Oh well, once again the business of medicine seems to be winning, eh?…
Does anyone else feel like a mechanic for the human machines that keep businesses running? There are a few businesses in my area that make unreasonable demands on their employees with regard to shift work, efficiency, bathroom breaks, rest breaks, etc. I see many workers for these businesses for anxiety disorders, depression, and substance use disorders. Many of them have come to be for modafinil/armodafinil so that they can meet their employers’ work demands. It makes me wonder how many social problems we are treating with medications.
It’s the racemic R enantiomer of Provigil, so at least in theory it should have less side effects. Same deal as Lexapro-Celexa. In reality I don’t see much difference. I agree that I don’t get it as a bipolar treatment but as a wakefulness and jet lag agent it certainly works.
As far as medicines as a business efficiency tool, the number one drug would be caffeine. These drugs certainly are a better alternative to amphetamines. As of 2012, modafinil is the only drug approved by the Air Force for fatigue management. Dextroamphetamine which they used to use is no longer approved
James,
An aside:
When I was in college and medical school, we all used amphetamines as ‘study aids.’ It wasn’t drug abuse in those days, it was ‘being a good student.’ At one point in Med School, I got in trouble for cutting a pathology lab and had to go talk to the Dean. Rather than come clean that it was just too boring for words and tell him that we had a microscope and a box with all the slides at the fraternity house and it was much preferable to do my work there, I claimed that it was after lunch and I was just too sleepy. The Dean was a mensch who told me some years later that the classmate who had “turned me in” was always doing things like that, but I was a class officer and he couldn’t let it slide. But my point is this. The Dean, with no prompting from me, wrote me a prescription for enough diet pills to get me a mandatory prison sentence in a modern world.
I don’t doubt that Nuvigil® is a better choice for staying awake than amphetamines or Caffeine. And I know there are people who have thrown a little speed into an antidepressant cocktail since it was there to throw. I’m balking at two things. I don’t think it’s an Adjunct in Bipolar Depression. It just makes some people feel ‘peppier.’ Second, this study is negative, negative, negative – being presented otherwise.
Alienist,
100% agreement with your point.
Stimulants with a risk of Bipolar Disorder as a rule out, quite the risk factor in offering meds of this sort. Peppier becomes euphoric and then the comparison of the abyss of depression is certainly a wide gap to the mountain of mania, hmm?
And yes, to Alienist’s point, we are asked to medicate life.

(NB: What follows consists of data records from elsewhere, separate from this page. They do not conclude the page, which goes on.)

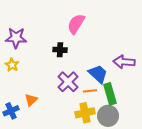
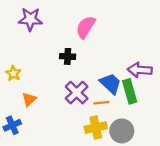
purple star: (16, 38) -> (30, 19), moved
green rectangle: (110, 94) -> (130, 91), moved
orange triangle: (31, 100) -> (29, 99), moved

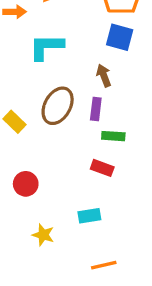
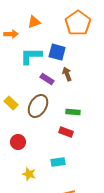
blue square: (120, 37) -> (57, 52), moved
brown ellipse: (58, 106) -> (38, 106), moved
purple rectangle: (96, 109) -> (47, 79), moved, turned -64

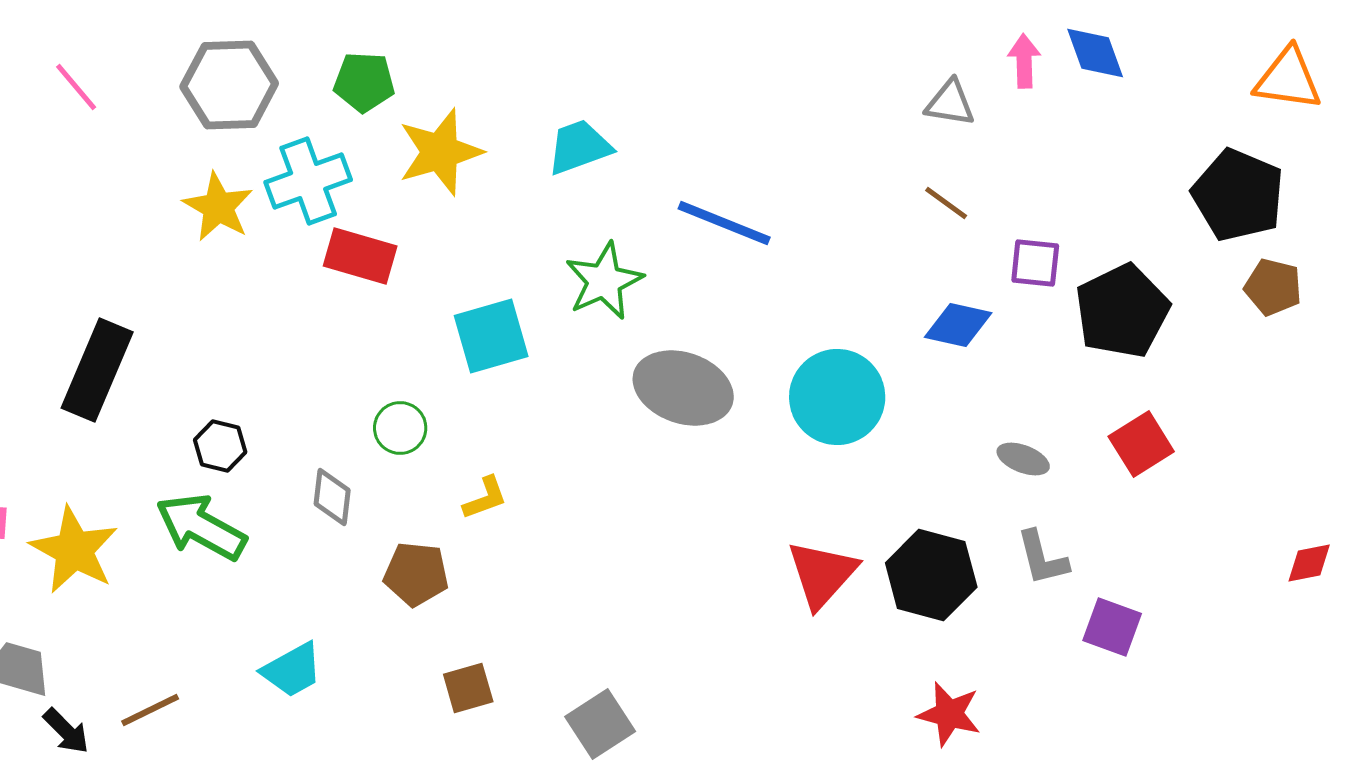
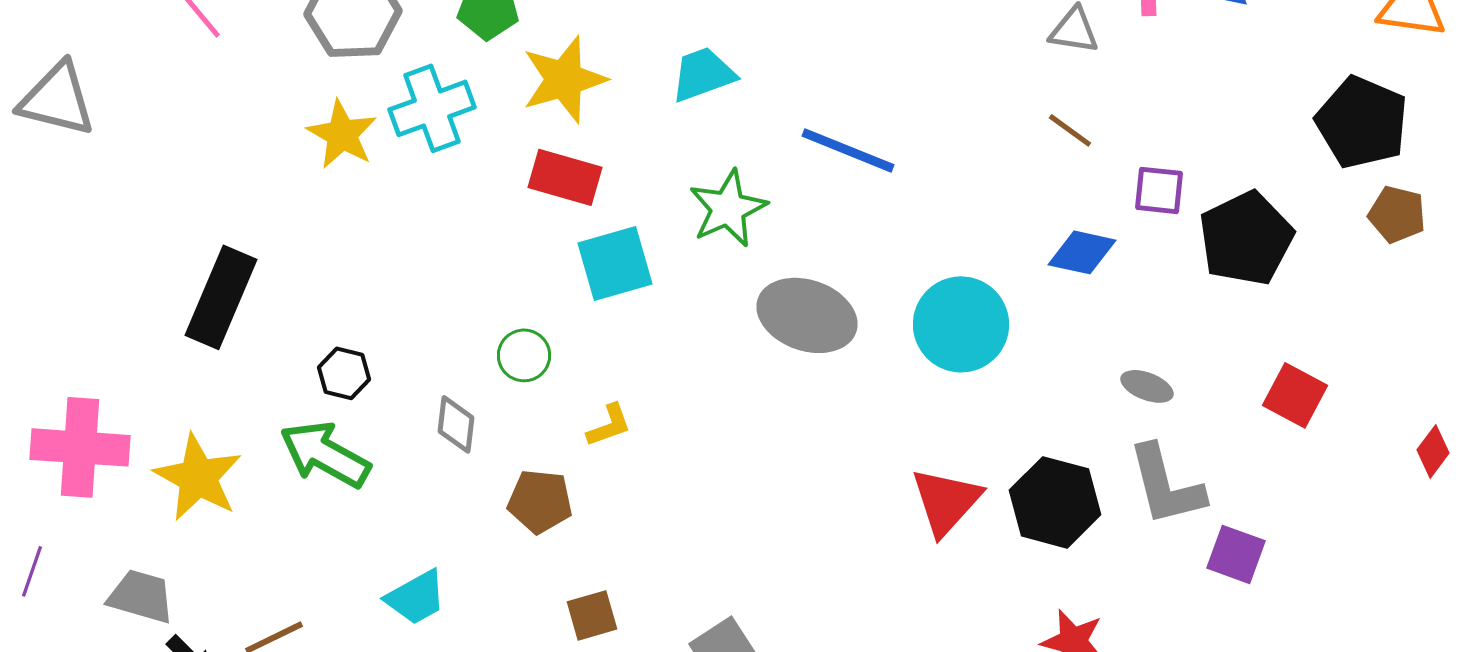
red rectangle: (360, 256) -> (565, 177), moved
red square: (1141, 444) -> (1295, 395), moved, turned -30
gray L-shape: (1042, 558) -> (1166, 485), size x1.5
red diamond: (1309, 563) -> (1433, 451), moved, turned -42

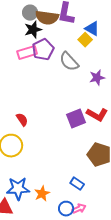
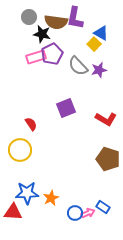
gray circle: (30, 13) -> (29, 17), moved
black star: (33, 30) -> (42, 34), turned 30
purple star: (97, 78) -> (99, 70), moved
purple square: (76, 119) -> (66, 108), moved
blue rectangle: (77, 184) -> (103, 207), moved

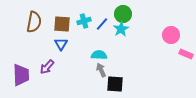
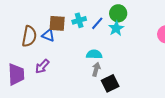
brown semicircle: (34, 22) -> (29, 36), moved
blue triangle: (61, 44) -> (48, 35), moved, turned -40
gray arrow: (101, 70) -> (96, 69), turned 40
black square: (115, 84) -> (110, 83), turned -30

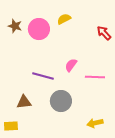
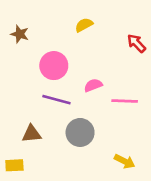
pink circle: (39, 29) -> (54, 66), moved
pink semicircle: (71, 65) -> (93, 85), turned 32
yellow arrow: (95, 123) -> (125, 161), turned -140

More and more everyone who works in health care seems to sell that message, true? I just wonder, are we headed to a Logan’s Run future, or, Mad Max?
Depends on where ISIS and Illegal Immigration progress, or more hopefully regress to, one hopes.

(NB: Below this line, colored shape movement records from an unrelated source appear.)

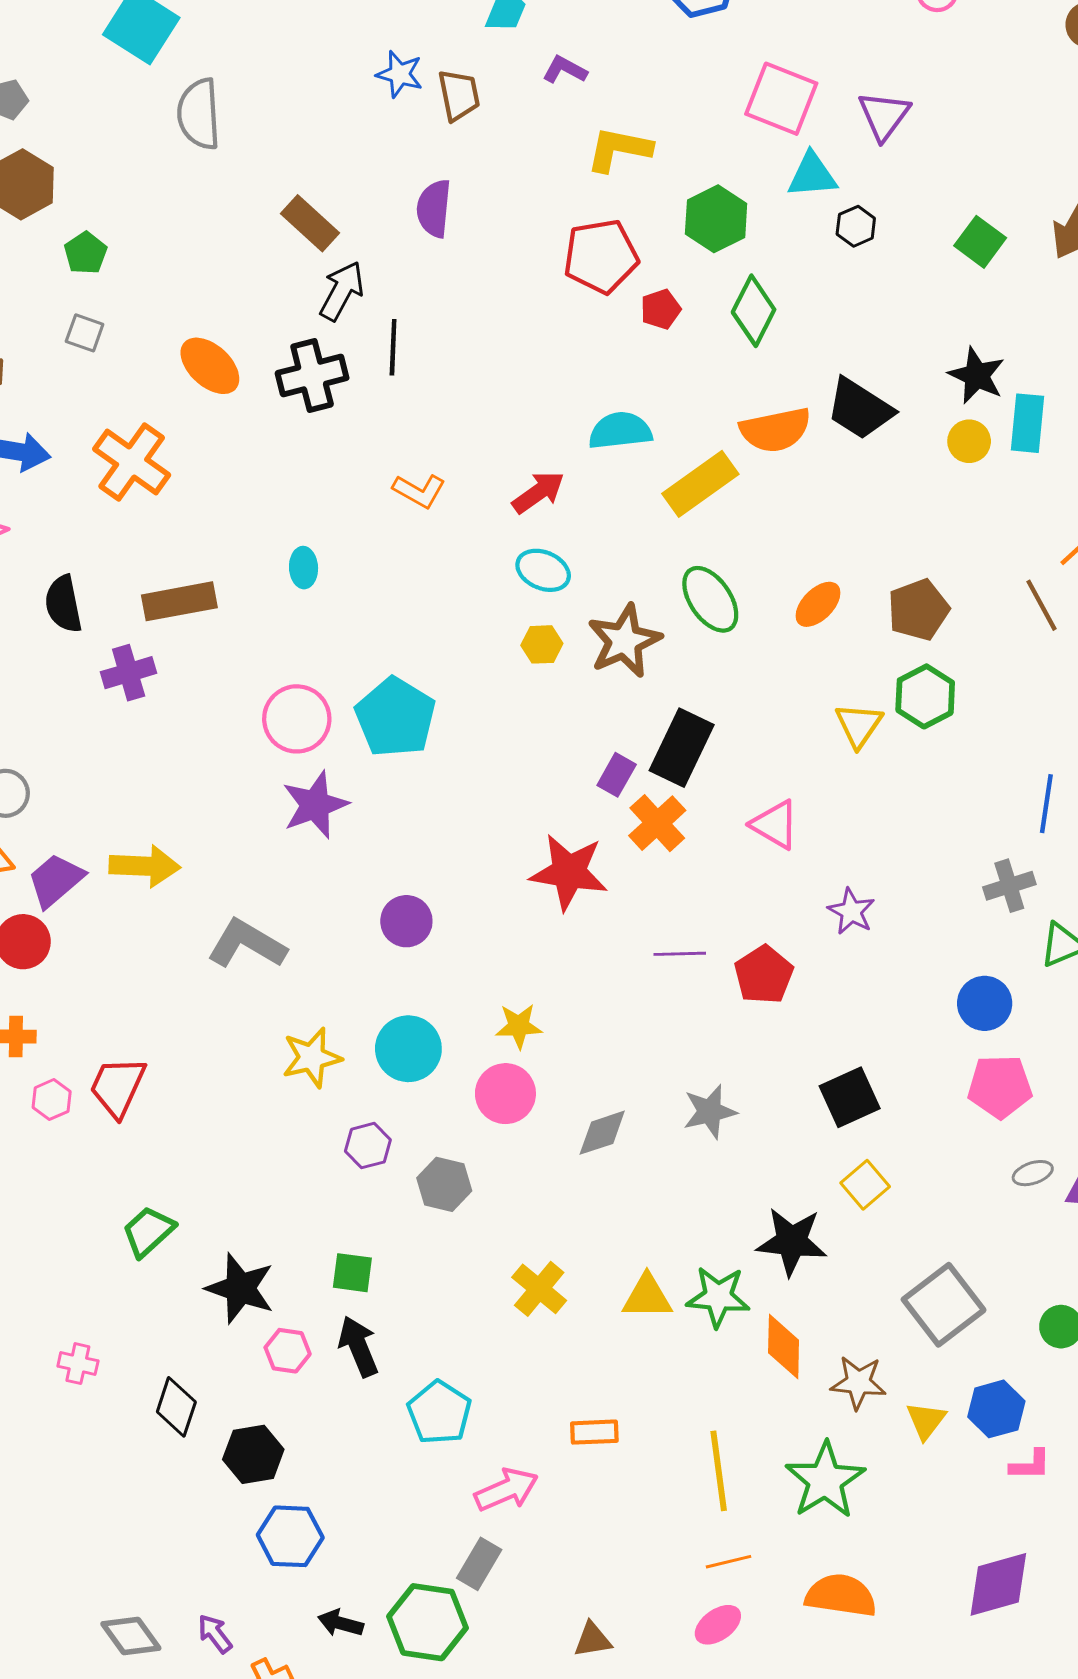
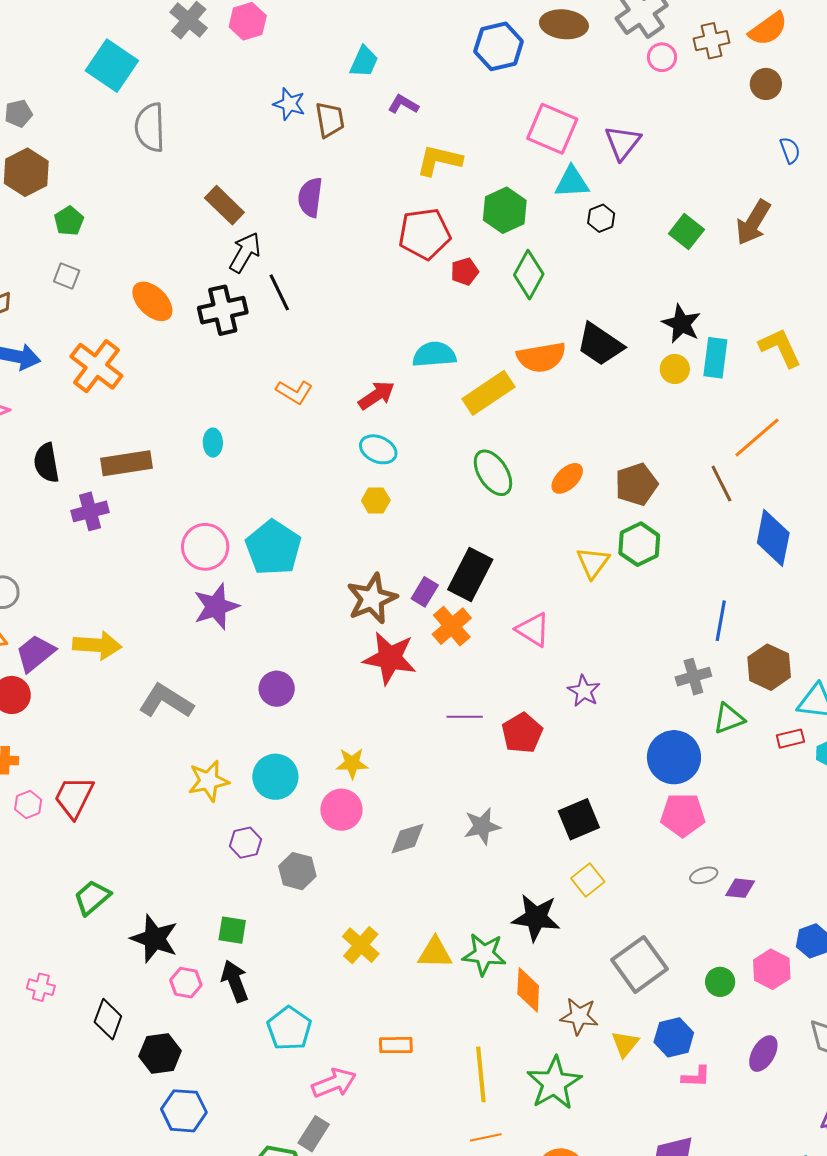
black line: (393, 347) -> (279, 292), turned -30
brown star: (624, 641) -> (372, 599), moved
blue circle: (985, 1003) -> (674, 757), size x1.4

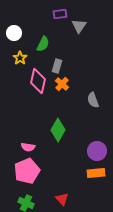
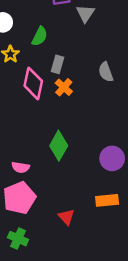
gray semicircle: (93, 100) -> (106, 72), moved
purple circle: (97, 151) -> (112, 158), moved
red triangle: (62, 199) -> (66, 217), moved

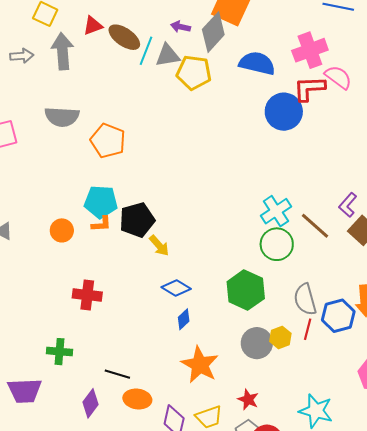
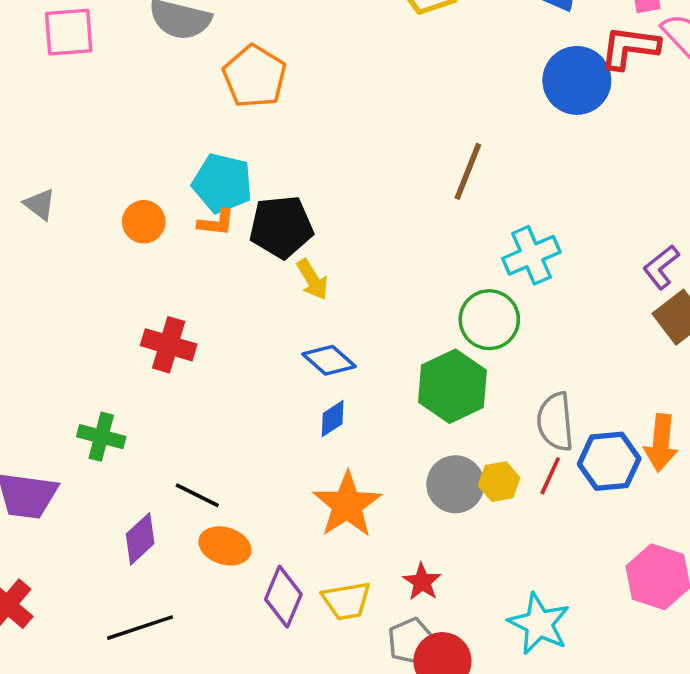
brown line: (315, 226) -> (468, 171), moved, turned 60
green circle: (277, 244) -> (489, 320), moved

A lot of the pharma bipolar depression research is garbage IMHO.
Alienist, what you mentioned is happening to kids big time regarding being in the wrong school for them and as a result, they enter the world of psych meds at a very early age. I am not going to sound judgmental and say that the adults mentioned as part of your scenarios can switch jobs because many times, they are in a tough situation. But at least, they do have the option whereas kids are at the mercy of their parents and don’t have any choice in the manner.
What a bizarre world we live in, where the “antidepressant” effects of Provigil, Nuvigil, and the amphetamine analogs (all addictive prescription drugs) are considered salutary while those of cocaine and methamphetamine are not.

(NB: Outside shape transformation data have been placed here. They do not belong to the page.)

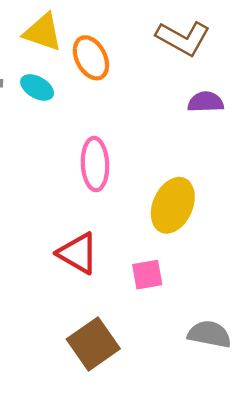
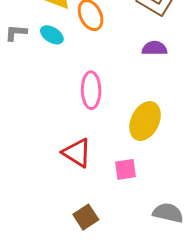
purple semicircle: (206, 102) -> (154, 48), moved
brown square: (93, 344) -> (86, 217), size x0.7

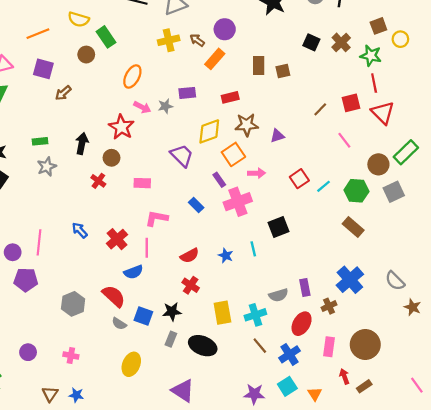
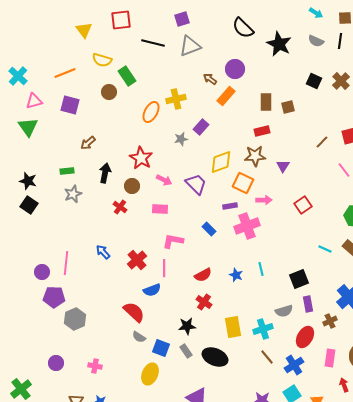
yellow cross: (169, 40) -> (176, 99), moved
brown arrow: (63, 93) -> (88, 143), moved
purple rectangle: (187, 93) -> (201, 127), turned -42
red rectangle: (230, 97) -> (262, 131), moved
pink arrow: (142, 107) -> (164, 180), moved
purple triangle: (277, 136) -> (283, 166), turned -40
orange square: (233, 154) -> (243, 183), turned -30
purple rectangle: (219, 180) -> (230, 206), turned -64
cyan line: (324, 186) -> (325, 249), moved, turned 64
black square: (278, 227) -> (299, 279), moved
gray hexagon: (73, 304) -> (75, 319), moved
blue square: (143, 316) -> (161, 348), moved
gray rectangle: (171, 339) -> (186, 351), turned -56

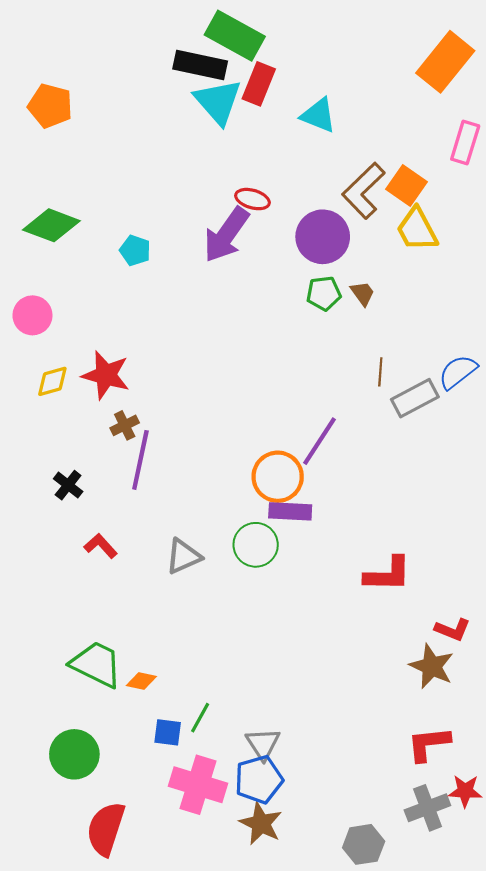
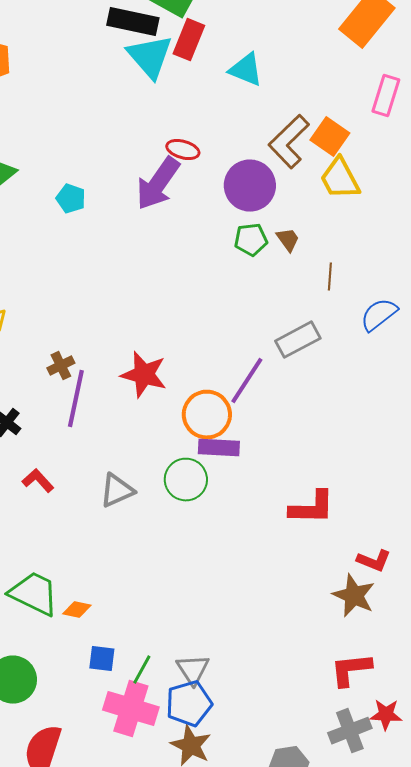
brown line: (380, 372) -> (330, 277), moved
red star: (106, 375) -> (144, 375), moved
gray rectangle: (415, 398) -> (298, 340), moved
green line: (200, 718) -> (142, 670), moved

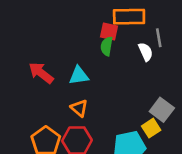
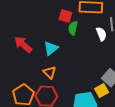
red square: (109, 32) -> (65, 16), moved
cyan triangle: (79, 76) -> (51, 48), turned -35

And now lisdexamfetamine for menopausal executive functioning problems:
http://www.healthnewsreview.org/2015/06/vyvanse-a-life-cycle-drug-or-disease-mongering/
LOL… that’s the sort of thing I call pharmaceutical bottom fishing.
A lucrative bottom fishing. The expansion of the use of stimulants without regard to long term consequences is so worrisome. It is also a kind of “Back to the Future” phenomenon.